CIFF Review: Like Someone in Love

There seem to be a lot of times in Abbas Kiarostami’s “Like Someone in Love” that the characters ignore their phone. When they do answer, there’s something lost in translation.

I point out this minute detail because at times it seems to be the only thing to hold our attention in this film about communication between people. The film follows a narrative structure so stripped down that it is at once baffling, boring and beautiful.

It starts inside a bar of people talking and having fun, but the voice we hear is Akiko’s (Rin Takanashi) arguing with her boyfriend Noriaki (Ryo Kase). Akiko is a call girl in Tokyo about to be sent out of town to spend the night with Takashi, an elderly, lonely and retired college professor (Tadashi Okuno). Takashi’s interest in her isn’t sexual, instead looking only for an evening of romance.

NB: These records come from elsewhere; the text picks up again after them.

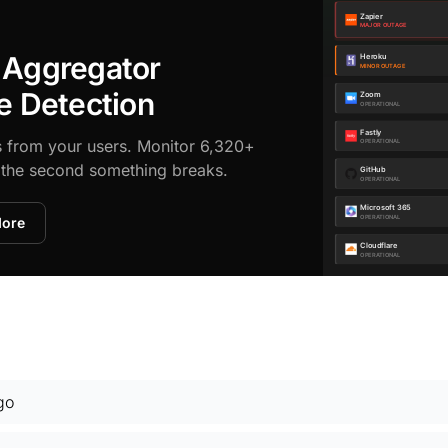
 Aggregator
e Detection
s from your users. Monitor 6,320+
d the second something breaks.
More
go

But he doesn’t make that completely clear, and she falls asleep in his bed.

The next day, Noriaki mistakes Takashi to be Akiko’s grandfather and asks for his blessing in marriage. Suddenly the focus seems to shift to Noriaki and how he struggles to keep his fractured relationship built on lies together. He doesn’t know Akiko is a call girl, and when someone suggests that a photo in an ad looks a lot like her, he lashes out. He’s a scrawny kid capable of intense violence and anger.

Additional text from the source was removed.